One of the burglars was Vin Carter, following in his father's footsteps as a career criminal. We first encountered his Dad, Mack, as a mere bulge in a duvet, getting in one last conjugal encounter before departing for another spell inside, and interspersing his lovemaking with practical notes on upcoming council-tax payments and plumbing problems. Coitus was then interrupted by the arrival of DS Bain, such a frequent visitor to the Carter household that he knows where the coffee cups are kept and feels entitled to help himself to milk from the fridge. He's also on first-name terms with everyone else in the house, from Lindsay, Mack's exasperated wife, to Kacie the wannabe glamour model and Lianna, who spends most of her time at the local video shop planning a career as a film director.

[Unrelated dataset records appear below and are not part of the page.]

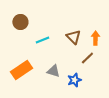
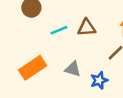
brown triangle: (73, 37) -> (87, 28), moved, turned -49

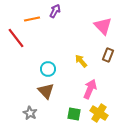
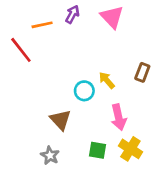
pink triangle: (103, 26) -> (112, 17), moved
cyan circle: (48, 69) -> (84, 91), moved
pink arrow: (90, 89) -> (119, 117), turned 144
gray star: (30, 113) -> (50, 155), moved

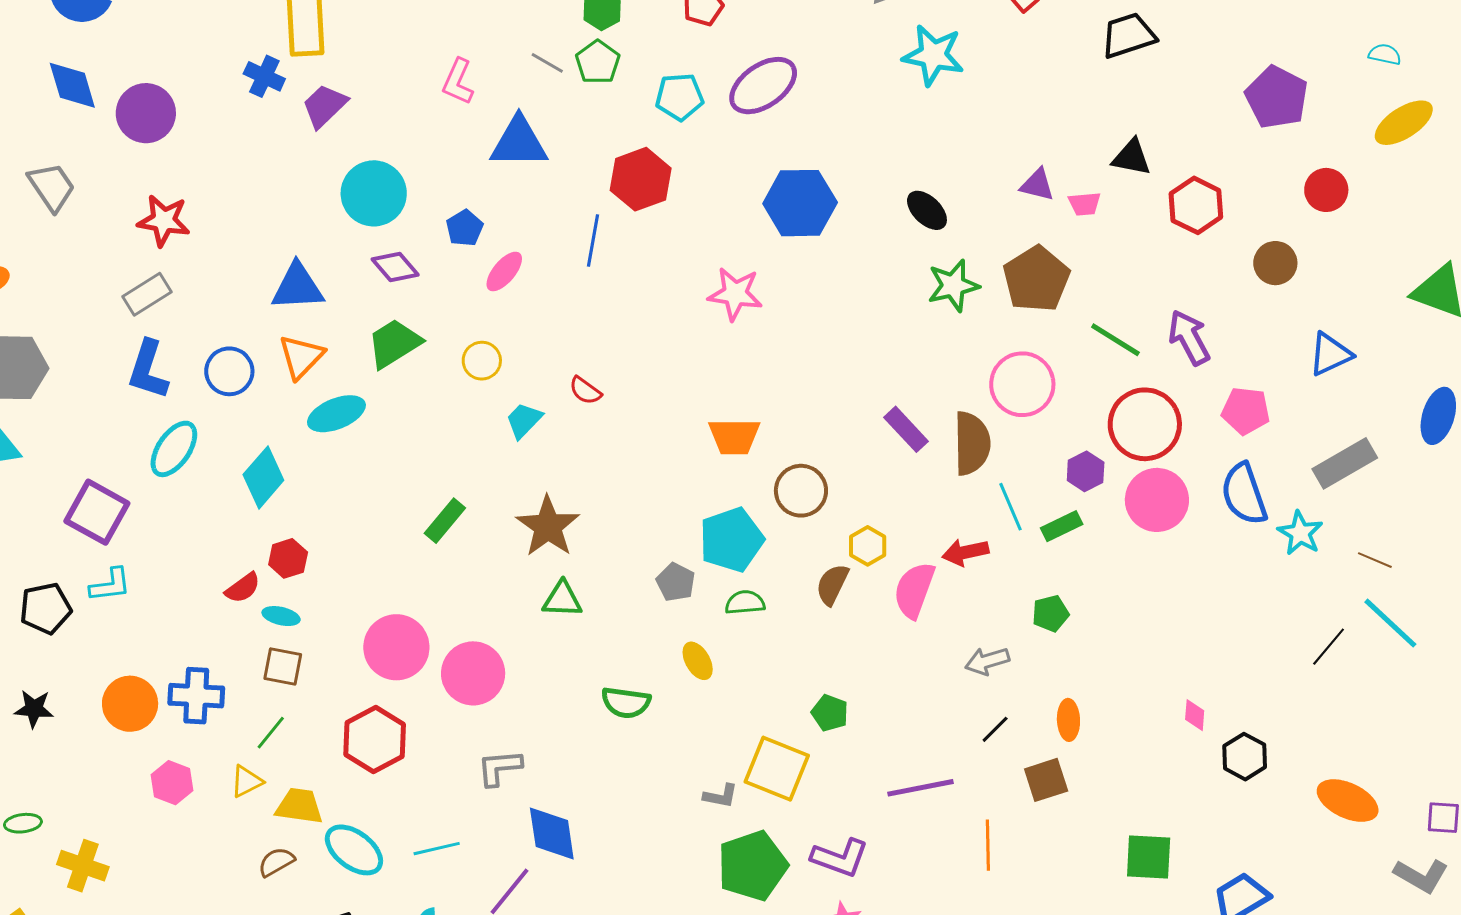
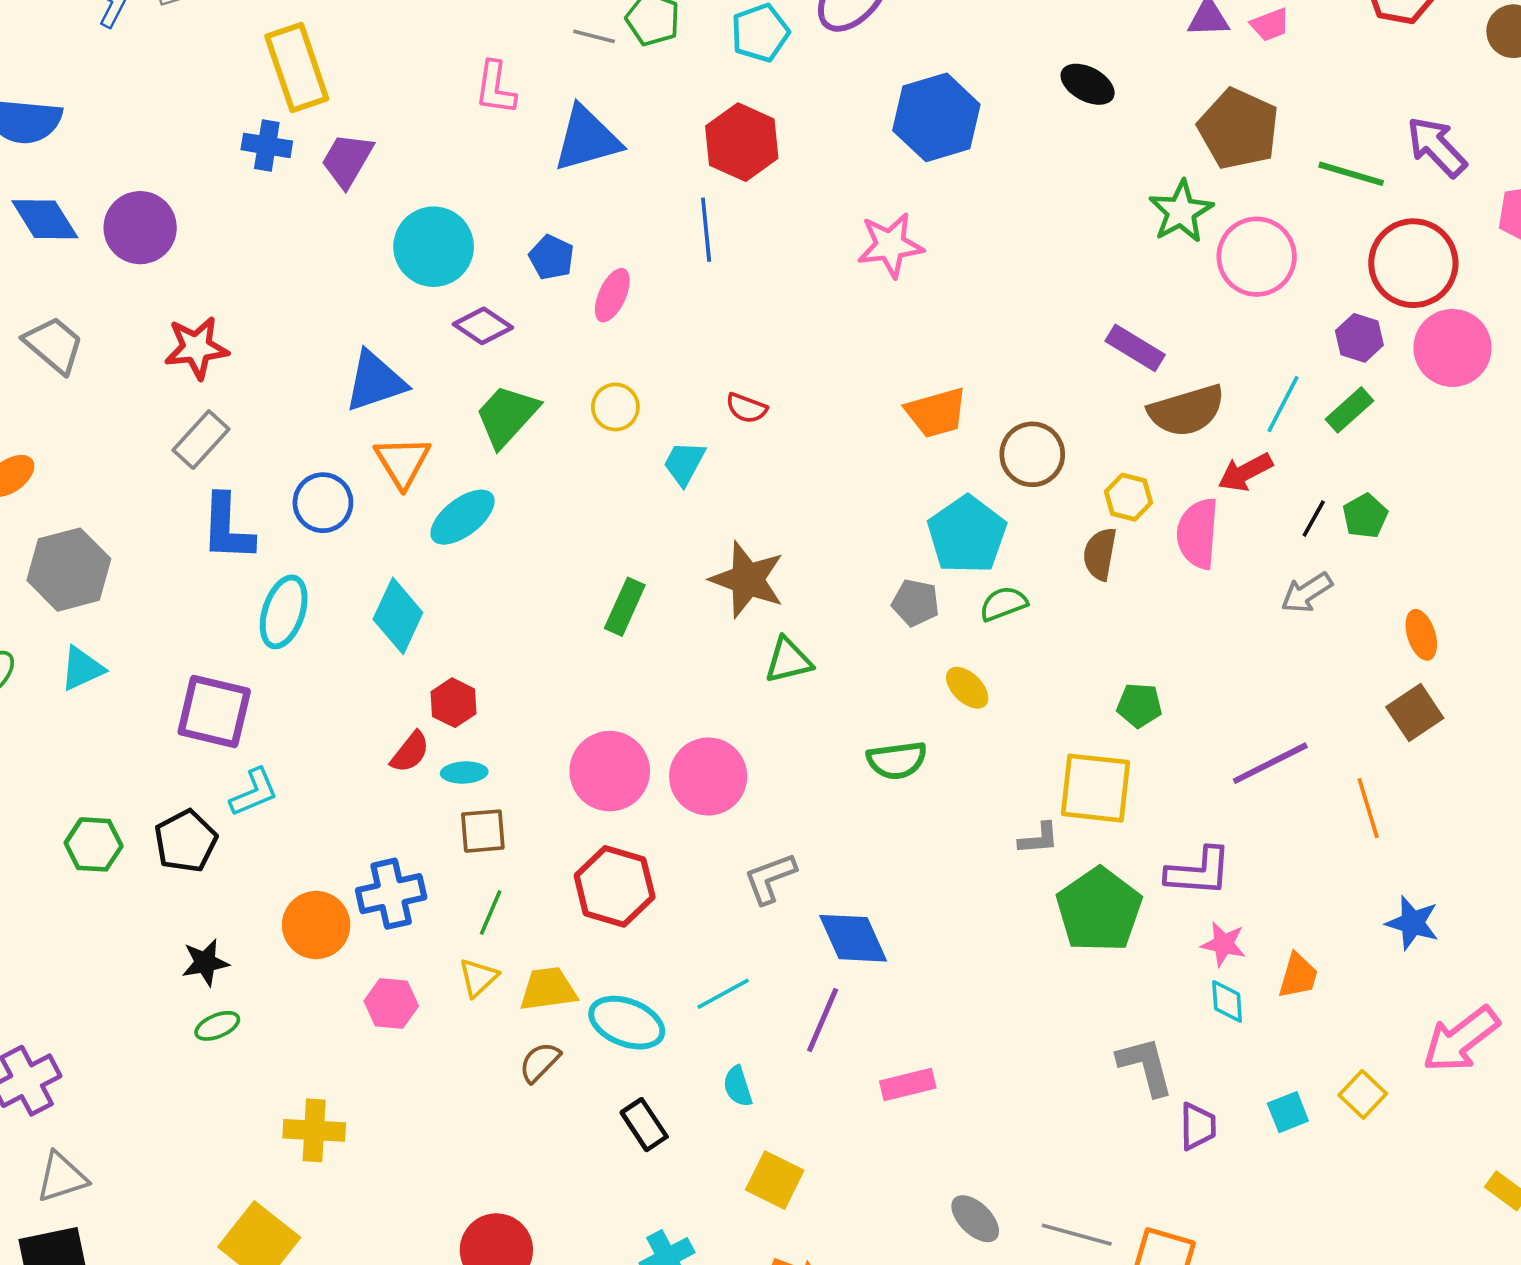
green star: (953, 285) -> (1181, 212), moved
brown semicircle: (972, 443) -> (1187, 411), moved, turned 90
cyan line: (1010, 507) -> (1283, 404), turned 66
black line: (995, 729) -> (1314, 519), moved
green ellipse: (23, 823) -> (217, 1026), moved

Completing the family is Vin's sensible twin brother, Taylor (also played by Matthew McNulty), who is just about to graduate as a lawyer, and Grandpa Carter, who burned down his own house so that he could get some company.

All of them are up to something, even the upright Taylor, who got his job through a minority-advancement programme after pretending to be a Muslim, a deception shored up by the occasional appearance of his sister in a burqa. But it's all studiously naughty: "This family does what it needs to to get by... that does not include dealing drugs," said Lindsay furiously when she discovered that Vin had been on the trail of some Triad heroin (firmly the wrong side of the evil/naughty divide). It's a line that asks for your sympathy rather than your condemnation, but conveniently brushes aside the fact that quite a few of her neighbours were finding it harder to get by because Vin kept nicking their electrical equipment. Anyway, for reasons that aren't entirely clear – but that probably have something to do with opening up some clear blue water between this and Shameless – Lindsay decided that the whole family were going to have to go straight. James Griffin and Jack Williams's script has its sprightly moments, mostly when it drops below the waist, but the busyness of the opening episode and its slightly frantic over-supply of potential plot developments and character eccentricity mean that it doesn't feel solidly confident yet.

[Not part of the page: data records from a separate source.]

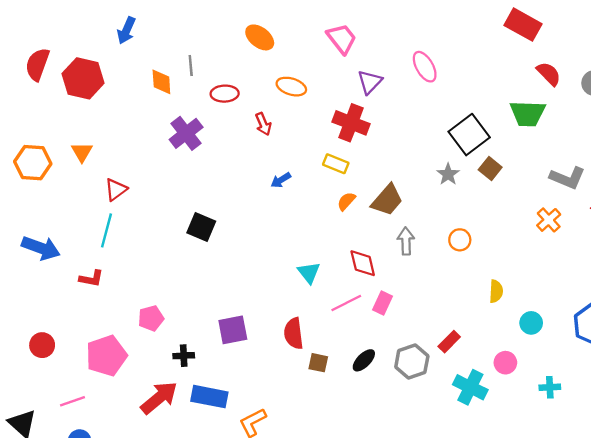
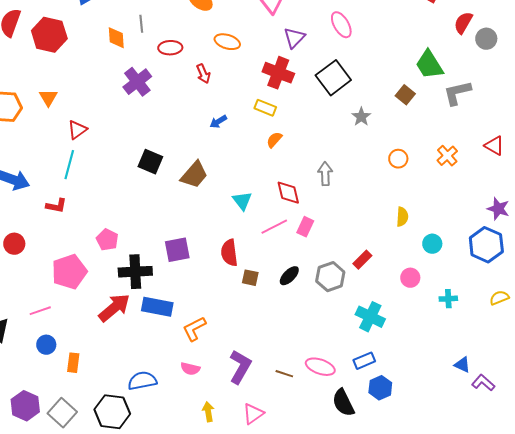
red semicircle: (549, 74) -> (463, 23), moved, turned -105
green trapezoid: (528, 113) -> (429, 65), turned 56
black square: (469, 135) -> (333, 78), moved
brown square: (490, 168) -> (405, 95), moved
gray L-shape: (567, 178) -> (457, 93), moved, turned 144
brown trapezoid: (387, 200) -> (194, 175), moved
orange circle: (460, 240) -> (398, 159), moved
pink pentagon: (151, 318) -> (107, 240), turned -30
red circle: (42, 345) -> (14, 244), moved
black cross: (184, 356) -> (135, 272), size x1.8
cyan cross: (470, 387) -> (370, 317), moved

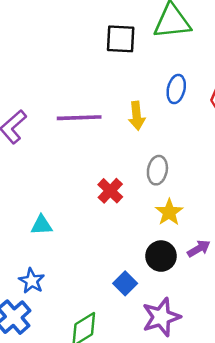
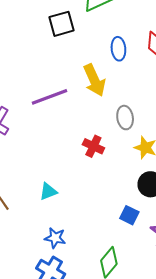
yellow arrow: (137, 116) -> (94, 80), size x1.4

In How Pop Songs Work, Charles Hazlewood took the back off a number of pop hits and poked around in their inner workings to see what made them tick. As a musical illiterate, I love this kind of thing: someone sitting at a piano and telling you exactly why it is that your heart gives a little lurch when some pop classic shifts from B minor to D major ("Knowing Me, Knowing You", if you're curious, and an explanation of how an incredibly depressing lyric still manages a faint air of uplift on the chorus). What musical literates would make of it, I'm not sure, since it demands a very easygoing eclecticism, in which a Girls Aloud track might be called in to illustrate lyrical excellence.

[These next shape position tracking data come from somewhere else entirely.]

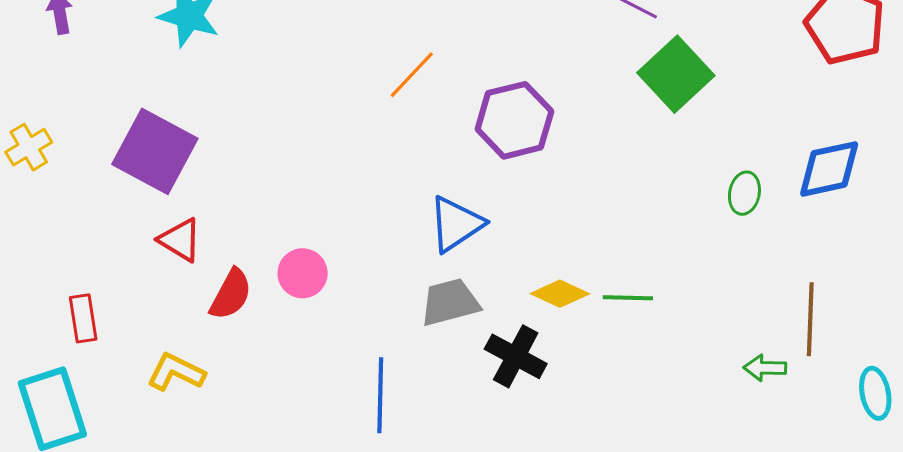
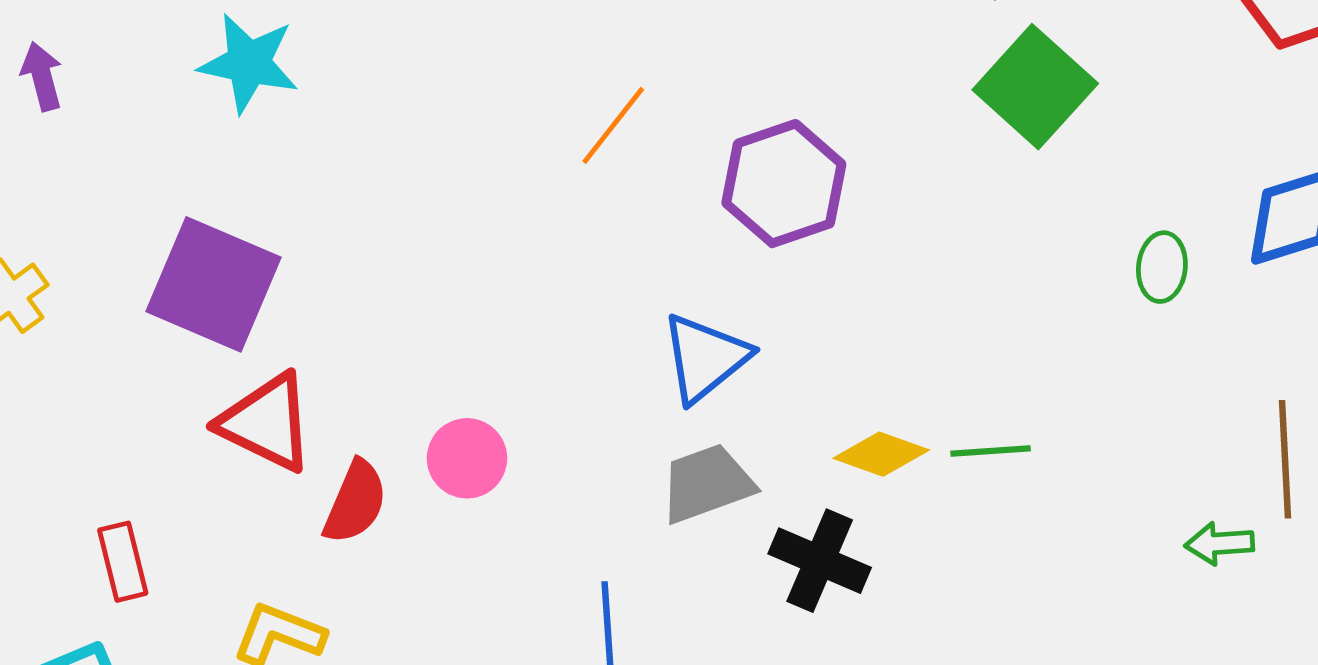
red triangle: (180, 240) -> (266, 423), size x1.4

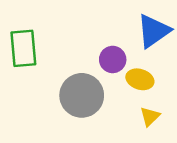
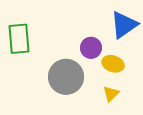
yellow triangle: (150, 116) -> (111, 94), moved

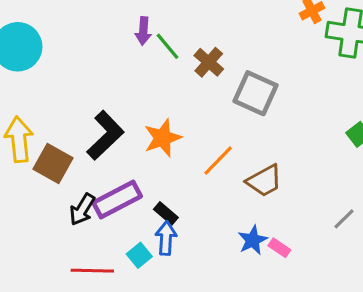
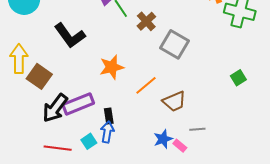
black L-shape: (105, 135) -> (70, 36), moved, turned 92
black arrow: (82, 209) -> (55, 108), size x1.4
black rectangle: (166, 213) -> (109, 116), turned 35
gray line: (344, 219) -> (197, 129), moved, turned 35

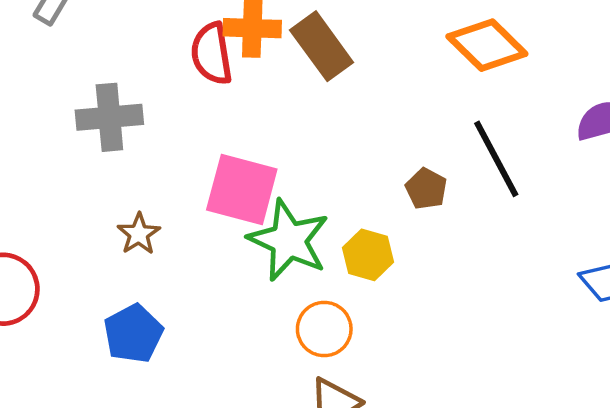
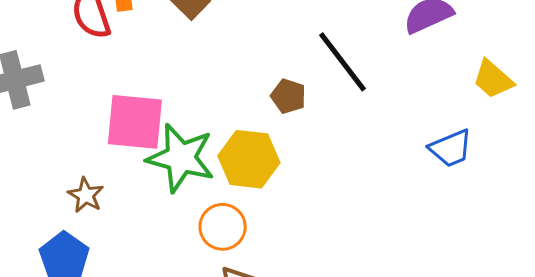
brown star: (139, 234) -> (86, 195), moved
yellow hexagon: (368, 255) -> (249, 159), size x1.4

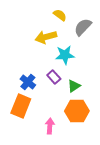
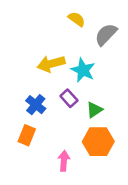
yellow arrow: (46, 37) -> (51, 64), moved
cyan star: (65, 55) -> (83, 70), turned 30
orange rectangle: (21, 106) -> (27, 135), size x0.7

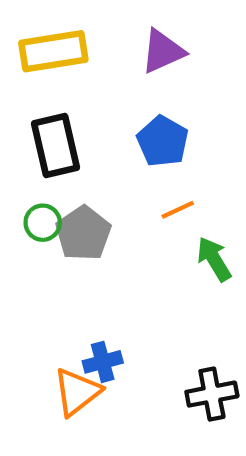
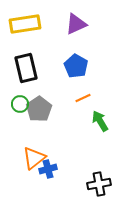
orange triangle: (77, 392) -> (34, 158), moved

If you're hoping to write a pop hit yourself and are looking for tips, the best they offered was to keep it short and keep it memorable, which may strike you not so much as a tip as a statement of the obvious. Hazelwood also celebrated several hit songs that completely ignored the rules and did their own thing, which reduced the make-your-own-at-home utility even further. But it was still a pleasure to watch him doing the dissection – the Gunther von Hagens of the song you can't stop singing.